--- START ---
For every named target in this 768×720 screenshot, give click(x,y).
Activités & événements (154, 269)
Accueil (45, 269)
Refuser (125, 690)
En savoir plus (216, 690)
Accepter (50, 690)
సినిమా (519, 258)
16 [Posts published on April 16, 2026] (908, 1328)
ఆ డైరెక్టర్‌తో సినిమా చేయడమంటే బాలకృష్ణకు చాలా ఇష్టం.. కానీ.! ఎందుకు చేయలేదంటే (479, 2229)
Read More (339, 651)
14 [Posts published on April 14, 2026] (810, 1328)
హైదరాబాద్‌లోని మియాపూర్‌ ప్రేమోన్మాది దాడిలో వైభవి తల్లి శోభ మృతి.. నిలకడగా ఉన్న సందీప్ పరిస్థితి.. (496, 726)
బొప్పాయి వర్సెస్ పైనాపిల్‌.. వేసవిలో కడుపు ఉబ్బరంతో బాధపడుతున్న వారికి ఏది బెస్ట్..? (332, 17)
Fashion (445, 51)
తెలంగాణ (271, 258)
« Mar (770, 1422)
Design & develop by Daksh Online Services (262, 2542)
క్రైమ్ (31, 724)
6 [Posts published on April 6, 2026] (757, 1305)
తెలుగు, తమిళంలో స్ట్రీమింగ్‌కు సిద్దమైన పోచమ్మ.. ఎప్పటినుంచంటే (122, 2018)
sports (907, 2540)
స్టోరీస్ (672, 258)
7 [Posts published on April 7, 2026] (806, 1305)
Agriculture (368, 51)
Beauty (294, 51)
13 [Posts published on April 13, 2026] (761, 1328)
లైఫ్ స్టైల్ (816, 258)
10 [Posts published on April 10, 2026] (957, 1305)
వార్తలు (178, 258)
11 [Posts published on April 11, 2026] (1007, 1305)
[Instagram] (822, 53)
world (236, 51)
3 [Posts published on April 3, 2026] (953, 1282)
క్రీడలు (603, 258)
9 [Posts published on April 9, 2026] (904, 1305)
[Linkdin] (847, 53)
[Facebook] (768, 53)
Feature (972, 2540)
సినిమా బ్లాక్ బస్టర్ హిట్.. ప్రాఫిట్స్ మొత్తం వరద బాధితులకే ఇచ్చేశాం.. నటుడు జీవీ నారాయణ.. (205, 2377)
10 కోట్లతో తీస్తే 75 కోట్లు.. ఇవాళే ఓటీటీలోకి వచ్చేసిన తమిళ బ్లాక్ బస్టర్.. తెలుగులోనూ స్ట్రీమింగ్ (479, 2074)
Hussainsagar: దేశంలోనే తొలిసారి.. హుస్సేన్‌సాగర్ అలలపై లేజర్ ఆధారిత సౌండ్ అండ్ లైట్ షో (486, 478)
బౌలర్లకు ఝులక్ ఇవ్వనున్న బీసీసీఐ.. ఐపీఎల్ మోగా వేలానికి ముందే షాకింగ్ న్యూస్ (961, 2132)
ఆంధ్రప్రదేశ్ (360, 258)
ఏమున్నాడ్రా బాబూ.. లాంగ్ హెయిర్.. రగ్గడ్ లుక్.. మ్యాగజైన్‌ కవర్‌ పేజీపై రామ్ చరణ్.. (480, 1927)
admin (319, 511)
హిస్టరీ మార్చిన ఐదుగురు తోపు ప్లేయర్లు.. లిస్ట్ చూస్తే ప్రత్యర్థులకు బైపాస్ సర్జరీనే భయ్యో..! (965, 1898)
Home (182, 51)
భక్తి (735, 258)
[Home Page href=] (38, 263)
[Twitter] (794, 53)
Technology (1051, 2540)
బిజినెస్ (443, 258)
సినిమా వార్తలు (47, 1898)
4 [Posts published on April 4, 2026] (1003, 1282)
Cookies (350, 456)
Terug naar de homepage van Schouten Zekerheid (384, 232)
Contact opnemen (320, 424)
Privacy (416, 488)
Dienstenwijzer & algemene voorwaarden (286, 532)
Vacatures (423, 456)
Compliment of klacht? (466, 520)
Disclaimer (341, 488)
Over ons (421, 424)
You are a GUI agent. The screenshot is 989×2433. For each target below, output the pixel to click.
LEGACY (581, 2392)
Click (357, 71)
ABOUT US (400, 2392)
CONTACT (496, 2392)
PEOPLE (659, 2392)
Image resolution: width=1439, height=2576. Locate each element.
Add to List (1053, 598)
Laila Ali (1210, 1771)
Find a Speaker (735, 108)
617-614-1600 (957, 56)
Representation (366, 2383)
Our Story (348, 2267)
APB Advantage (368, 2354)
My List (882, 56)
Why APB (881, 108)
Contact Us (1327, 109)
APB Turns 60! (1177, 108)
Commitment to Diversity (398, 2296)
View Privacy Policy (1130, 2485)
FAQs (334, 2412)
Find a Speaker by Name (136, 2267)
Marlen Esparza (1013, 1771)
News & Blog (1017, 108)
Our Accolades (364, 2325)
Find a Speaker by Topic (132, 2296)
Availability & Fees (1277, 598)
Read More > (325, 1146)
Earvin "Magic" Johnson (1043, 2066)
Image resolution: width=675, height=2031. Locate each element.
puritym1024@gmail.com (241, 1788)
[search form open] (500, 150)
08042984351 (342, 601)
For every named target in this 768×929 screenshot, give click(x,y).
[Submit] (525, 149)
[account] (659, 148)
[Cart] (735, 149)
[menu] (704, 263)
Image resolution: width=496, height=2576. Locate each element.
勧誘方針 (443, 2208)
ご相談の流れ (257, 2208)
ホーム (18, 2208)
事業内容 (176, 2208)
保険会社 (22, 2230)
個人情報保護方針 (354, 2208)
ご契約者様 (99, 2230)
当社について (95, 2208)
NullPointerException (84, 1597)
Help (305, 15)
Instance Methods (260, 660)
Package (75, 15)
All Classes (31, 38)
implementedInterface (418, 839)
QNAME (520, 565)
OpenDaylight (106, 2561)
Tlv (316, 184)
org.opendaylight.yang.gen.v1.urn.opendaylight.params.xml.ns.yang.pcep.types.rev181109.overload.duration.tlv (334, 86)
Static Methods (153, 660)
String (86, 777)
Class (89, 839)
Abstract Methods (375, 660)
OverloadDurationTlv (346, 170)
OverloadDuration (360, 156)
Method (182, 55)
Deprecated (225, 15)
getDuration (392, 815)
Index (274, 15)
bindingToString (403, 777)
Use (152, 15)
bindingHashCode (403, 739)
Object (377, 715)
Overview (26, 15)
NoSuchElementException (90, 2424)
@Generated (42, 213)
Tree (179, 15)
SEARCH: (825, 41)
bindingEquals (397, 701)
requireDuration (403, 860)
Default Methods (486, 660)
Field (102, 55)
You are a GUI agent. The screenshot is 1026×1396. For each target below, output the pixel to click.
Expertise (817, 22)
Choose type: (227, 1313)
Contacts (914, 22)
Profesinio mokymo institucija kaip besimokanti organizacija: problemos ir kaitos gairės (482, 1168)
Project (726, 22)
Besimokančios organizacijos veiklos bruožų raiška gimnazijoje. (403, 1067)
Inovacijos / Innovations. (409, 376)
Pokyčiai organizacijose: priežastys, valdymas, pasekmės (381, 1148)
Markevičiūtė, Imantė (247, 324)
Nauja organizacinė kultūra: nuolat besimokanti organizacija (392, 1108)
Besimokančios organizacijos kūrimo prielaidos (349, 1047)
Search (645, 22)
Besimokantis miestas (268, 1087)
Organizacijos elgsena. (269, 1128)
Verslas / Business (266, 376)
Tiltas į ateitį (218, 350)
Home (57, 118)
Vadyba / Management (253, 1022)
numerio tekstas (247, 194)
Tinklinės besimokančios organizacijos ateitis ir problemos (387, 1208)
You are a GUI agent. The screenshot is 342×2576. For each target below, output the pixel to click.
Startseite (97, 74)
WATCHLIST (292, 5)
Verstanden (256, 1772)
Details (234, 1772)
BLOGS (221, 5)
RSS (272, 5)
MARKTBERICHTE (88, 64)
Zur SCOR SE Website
--- END ---
**ABOUT THIS EXERCISE**
Every record above needs to be copied exactly.

**FINAL ANSWER**
For every named target in this 768×720 screenshot, give click(x,y).
Activités & événements (154, 269)
Accueil (45, 269)
Refuser (125, 690)
En savoir plus (216, 690)
Accepter (50, 690)
సినిమా (519, 258)
16 [Posts published on April 16, 2026] (908, 1328)
ఆ డైరెక్టర్‌తో సినిమా చేయడమంటే బాలకృష్ణకు చాలా ఇష్టం.. కానీ.! ఎందుకు చేయలేదంటే (479, 2229)
Read More (339, 651)
14 [Posts published on April 14, 2026] (810, 1328)
హైదరాబాద్‌లోని మియాపూర్‌ ప్రేమోన్మాది దాడిలో వైభవి తల్లి శోభ మృతి.. నిలకడగా ఉన్న సందీప్ పరిస్థితి.. (496, 726)
బొప్పాయి వర్సెస్ పైనాపిల్‌.. వేసవిలో కడుపు ఉబ్బరంతో బాధపడుతున్న వారికి ఏది బెస్ట్..? (332, 17)
Fashion (445, 51)
తెలంగాణ (271, 258)
« Mar (770, 1422)
Design & develop by Daksh Online Services (262, 2542)
క్రైమ్ (31, 724)
6 [Posts published on April 6, 2026] (757, 1305)
తెలుగు, తమిళంలో స్ట్రీమింగ్‌కు సిద్దమైన పోచమ్మ.. ఎప్పటినుంచంటే (122, 2018)
sports (907, 2540)
స్టోరీస్ (672, 258)
7 [Posts published on April 7, 2026] (806, 1305)
Agriculture (368, 51)
Beauty (294, 51)
13 [Posts published on April 13, 2026] (761, 1328)
లైఫ్ స్టైల్ (816, 258)
10 [Posts published on April 10, 2026] (957, 1305)
వార్తలు (178, 258)
11 [Posts published on April 11, 2026] (1007, 1305)
[Instagram] (822, 53)
world (236, 51)
3 [Posts published on April 3, 2026] (953, 1282)
క్రీడలు (603, 258)
9 [Posts published on April 9, 2026] (904, 1305)
[Linkdin] (847, 53)
[Facebook] (768, 53)
Feature (972, 2540)
సినిమా బ్లాక్ బస్టర్ హిట్.. ప్రాఫిట్స్ మొత్తం వరద బాధితులకే ఇచ్చేశాం.. నటుడు జీవీ నారాయణ.. (205, 2377)
10 కోట్లతో తీస్తే 75 కోట్లు.. ఇవాళే ఓటీటీలోకి వచ్చేసిన తమిళ బ్లాక్ బస్టర్.. తెలుగులోనూ స్ట్రీమింగ్ (479, 2074)
Hussainsagar: దేశంలోనే తొలిసారి.. హుస్సేన్‌సాగర్ అలలపై లేజర్ ఆధారిత సౌండ్ అండ్ లైట్ షో (486, 478)
బౌలర్లకు ఝులక్ ఇవ్వనున్న బీసీసీఐ.. ఐపీఎల్ మోగా వేలానికి ముందే షాకింగ్ న్యూస్ (961, 2132)
ఆంధ్రప్రదేశ్ (360, 258)
ఏమున్నాడ్రా బాబూ.. లాంగ్ హెయిర్.. రగ్గడ్ లుక్.. మ్యాగజైన్‌ కవర్‌ పేజీపై రామ్ చరణ్.. (480, 1927)
admin (319, 511)
హిస్టరీ మార్చిన ఐదుగురు తోపు ప్లేయర్లు.. లిస్ట్ చూస్తే ప్రత్యర్థులకు బైపాస్ సర్జరీనే భయ్యో..! (965, 1898)
Home (182, 51)
భక్తి (735, 258)
[Home Page href=] (38, 263)
[Twitter] (794, 53)
Technology (1051, 2540)
బిజినెస్ (443, 258)
సినిమా వార్తలు (47, 1898)
4 [Posts published on April 4, 2026] (1003, 1282)
Cookies (350, 456)
Terug naar de homepage van Schouten Zekerheid (384, 232)
Contact opnemen (320, 424)
Privacy (416, 488)
Dienstenwijzer & algemene voorwaarden (286, 532)
Vacatures (423, 456)
Compliment of klacht? (466, 520)
Disclaimer (341, 488)
Over ons (421, 424)
You are a GUI agent. The screenshot is 989×2433. For each target below, output the pixel to click.
LEGACY (581, 2392)
Click (357, 71)
ABOUT US (400, 2392)
CONTACT (496, 2392)
PEOPLE (659, 2392)
Image resolution: width=1439, height=2576. Locate each element.
Add to List (1053, 598)
Laila Ali (1210, 1771)
Find a Speaker (735, 108)
617-614-1600 (957, 56)
Representation (366, 2383)
Our Story (348, 2267)
APB Advantage (368, 2354)
My List (882, 56)
Why APB (881, 108)
Contact Us (1327, 109)
APB Turns 60! (1177, 108)
Commitment to Diversity (398, 2296)
View Privacy Policy (1130, 2485)
FAQs (334, 2412)
Find a Speaker by Name (136, 2267)
Marlen Esparza (1013, 1771)
News & Blog (1017, 108)
Our Accolades (364, 2325)
Find a Speaker by Topic (132, 2296)
Availability & Fees (1277, 598)
Read More > (325, 1146)
Earvin "Magic" Johnson (1043, 2066)
Image resolution: width=675, height=2031. Locate each element.
puritym1024@gmail.com (241, 1788)
[search form open] (500, 150)
08042984351 (342, 601)
For every named target in this 768×929 screenshot, give click(x,y).
[Submit] (525, 149)
[account] (659, 148)
[Cart] (735, 149)
[menu] (704, 263)
Image resolution: width=496, height=2576. Locate each element.
勧誘方針 (443, 2208)
ご相談の流れ (257, 2208)
ホーム (18, 2208)
事業内容 (176, 2208)
保険会社 (22, 2230)
個人情報保護方針 (354, 2208)
ご契約者様 (99, 2230)
当社について (95, 2208)
NullPointerException (84, 1597)
Help (305, 15)
Instance Methods (260, 660)
Package (75, 15)
All Classes (31, 38)
implementedInterface (418, 839)
QNAME (520, 565)
OpenDaylight (106, 2561)
Tlv (316, 184)
org.opendaylight.yang.gen.v1.urn.opendaylight.params.xml.ns.yang.pcep.types.rev181109.overload.duration.tlv (334, 86)
Static Methods (153, 660)
String (86, 777)
Class (89, 839)
Abstract Methods (375, 660)
OverloadDurationTlv (346, 170)
OverloadDuration (360, 156)
Method (182, 55)
Deprecated (225, 15)
getDuration (392, 815)
Index (274, 15)
bindingToString (403, 777)
Use (152, 15)
bindingHashCode (403, 739)
Object (377, 715)
Overview (26, 15)
NoSuchElementException (90, 2424)
@Generated (42, 213)
Tree (179, 15)
SEARCH: (825, 41)
bindingEquals (397, 701)
requireDuration (403, 860)
Default Methods (486, 660)
Field (102, 55)
You are a GUI agent. The screenshot is 1026×1396. For each target below, output the pixel to click.
Expertise (817, 22)
Choose type: (227, 1313)
Contacts (914, 22)
Profesinio mokymo institucija kaip besimokanti organizacija: problemos ir kaitos gairės (482, 1168)
Project (726, 22)
Besimokančios organizacijos veiklos bruožų raiška gimnazijoje. (403, 1067)
Inovacijos / Innovations. (409, 376)
Pokyčiai organizacijose: priežastys, valdymas, pasekmės (381, 1148)
Markevičiūtė, Imantė (247, 324)
Nauja organizacinė kultūra: nuolat besimokanti organizacija (392, 1108)
Besimokančios organizacijos kūrimo prielaidos (349, 1047)
Search (645, 22)
Besimokantis miestas (268, 1087)
Organizacijos elgsena. (269, 1128)
Verslas / Business (266, 376)
Tiltas į ateitį (218, 350)
Home (57, 118)
Vadyba / Management (253, 1022)
numerio tekstas (247, 194)
Tinklinės besimokančios organizacijos ateitis ir problemos (387, 1208)
You are a GUI agent. The screenshot is 342×2576. For each target below, output the pixel to click.
Startseite (97, 74)
WATCHLIST (292, 5)
Verstanden (256, 1772)
Details (234, 1772)
BLOGS (221, 5)
RSS (272, 5)
MARKTBERICHTE (88, 64)
Zur SCOR SE Website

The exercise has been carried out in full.